I think the discrepancy between what would expect from the MEANS/SUMMARY ODS
output data set (given the appearance of the report output) and the actual
structure of the output data set, is that the latter actually represents the
structure of the ODS table, while trickery is involved in the former.
The table template gives each statistic its own column, which is the
"spread" layout that one gets in the output data set:
column class nobs id type ways (varname) (label) (min) (max) (range) (n)
(nmiss) (sumwgt) (sum) (mean) (uss) (css) (var) (stddev) (cv) (stderr) (t)
(probt) (lclm) (uclm) (skew) (kurt) (median) (mode) (q1) (q3) (qrange) (p1)

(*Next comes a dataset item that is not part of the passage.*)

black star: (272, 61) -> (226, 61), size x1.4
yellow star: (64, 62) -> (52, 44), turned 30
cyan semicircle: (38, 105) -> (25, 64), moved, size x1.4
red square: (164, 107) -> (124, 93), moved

(p5) (p10) (p25) (p50) (p75) (p90) (p95) (p99);
Note the parens around the names in the column statement. According to
something I found in TFM, "If a column name appears in parentheses, PROC
TEMPLATE stacks the values of all variables that use that column definition
one below the other in the output object." This would explain why the
listing output looks as it does. Presumably the original column
definitions, rather than the "restacked" table, is used for the output data
I agree with your conclusion ("ODS can't help here").

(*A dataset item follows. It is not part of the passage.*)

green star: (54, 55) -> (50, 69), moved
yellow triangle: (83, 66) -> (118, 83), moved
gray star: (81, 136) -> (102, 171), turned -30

From: Howard_Schreier@ITA.DOC.GOV [mailto:Howard_Schreier@ITA.DOC.GOV]
Sent: Tuesday, October 29, 2002 4:12 PM
Subject: Re: MEANS/SUMMARY Output Datasets (Long)
The thing I'm really wondering about is why ODS behaves as it does, and
whether there is a way to make it produce a different structure for the
On Fri, 25 Oct 2002 16:13:49 -0400, Howard_Schreier@ITA.DOC.GOV wrote:
>Summary: Output datasets from MEANS/SUMMARY do not in general have a
>convenient structure. ODS seems to have a parallel deficiency.
>I started looking hard at this last week in an attempt to assist a
>colleague. I thought I'd find an easy fix, but I don't see it yet.
>Perhaps I'm missing something.
>The problem arises when PROC MEANS (or SUMMARY) is asked to produce
>multiple statistics for multiple analysis variables. The issue is the
>shape of the output dataset.
>Here is the input dataset I will use to illustrate.
> data test;
> input var1 var2;
> 1 2
> 3 8
> 3 6
>Suppose I need the MIN and MAX stats for both variables. That's easy to do:
> proc means data=test noprint;
> output out=meansout(drop=_type_ _freq_) min= max= / autoname;
> var1_Min var2_Min var1_Max var2_Max
> 1 2 3 8
>The output is in what I call the "spread" shape, with a single
>observation holding all of the results (or, more generally, a single
>observation for each CLASS level for each CLASS intersection type in
>each BY group).
>But that's not a particularly handy structure.
>But it occurred to me that ODS ought to be useful here. This code sends
>the results of PROC MEANS to the listing destination (by default) and to
>the output destination:
> ods trace on;
> ods output summary=stats_from_ods;
> proc means data=test min max;
> ods output close;
> ods trace off;
>Here's what appears in the listing destination:
> Variable Minimum Maximum
> var1 1.0000000 3.0000000
> var2 2.0000000 8.0000000
>So I expected to get a Var x Stat grid structure in the output
>destination. But in fact STATS_FROM_ODS looks like this:
> VName_ VName_
> var1 var1_Min var1_Max var2 var2_Min var2_Max
> var1 1 3 var2 2 8
>It is a dataset with the spread structure, very similar to the
>one created with the OUTPUT statement and the AUTONAME option.
>So the listing and output destinations have different structures,
>despite the fact that there is but one ODS table definition, which can
>be dumped with this step:
> proc template; source base.summary; run;
>My conclusion at this point is that ODS can't help here.
>Comments and suggestions welcome.